- _Brief_
What you return must match the entries exactly, except that the pictures are gone.

[Information shown — start]

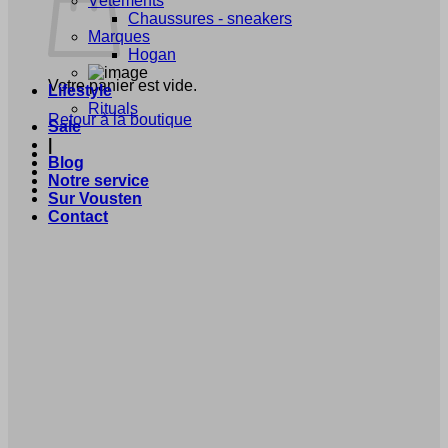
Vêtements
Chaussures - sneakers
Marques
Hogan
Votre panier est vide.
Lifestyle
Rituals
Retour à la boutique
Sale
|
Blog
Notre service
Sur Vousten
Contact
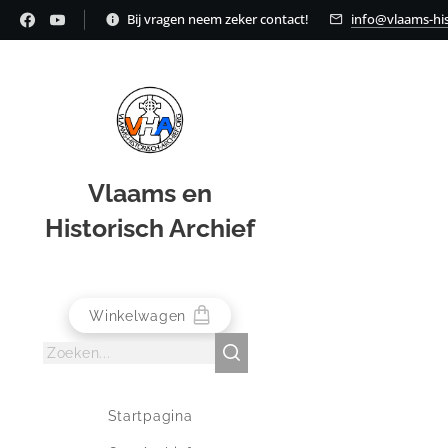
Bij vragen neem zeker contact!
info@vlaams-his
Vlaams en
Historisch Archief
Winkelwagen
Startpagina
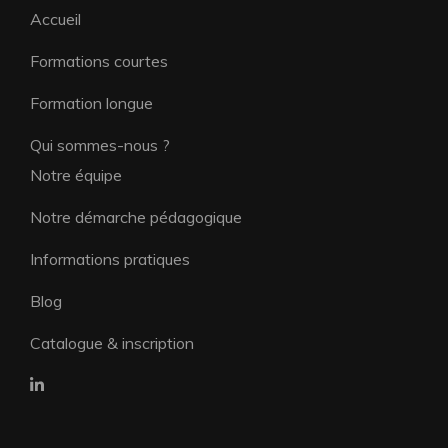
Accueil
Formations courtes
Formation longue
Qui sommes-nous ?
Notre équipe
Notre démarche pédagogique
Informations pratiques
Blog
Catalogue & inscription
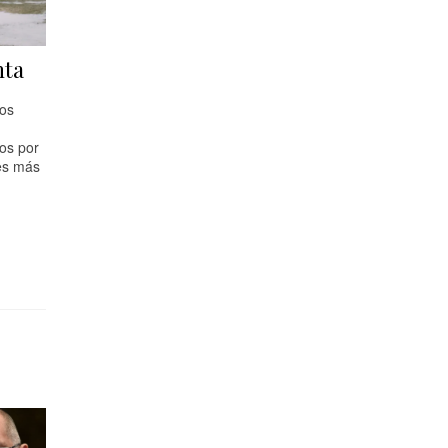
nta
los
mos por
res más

[Information shown — finish]

- _Exercise answer_
Vêtements
Chaussures - sneakers
Marques
Hogan
Votre panier est vide.
Lifestyle
Rituals
Retour à la boutique
Sale
|
Blog
Notre service
Sur Vousten
Contact
Bij vragen neem zeker contact!
info@vlaams-his
Vlaams en
Historisch Archief
Winkelwagen
Startpagina
Accueil
Formations courtes
Formation longue
Qui sommes-nous ?
Notre équipe
Notre démarche pédagogique
Informations pratiques
Blog
Catalogue & inscription
nta
los
mos por
res más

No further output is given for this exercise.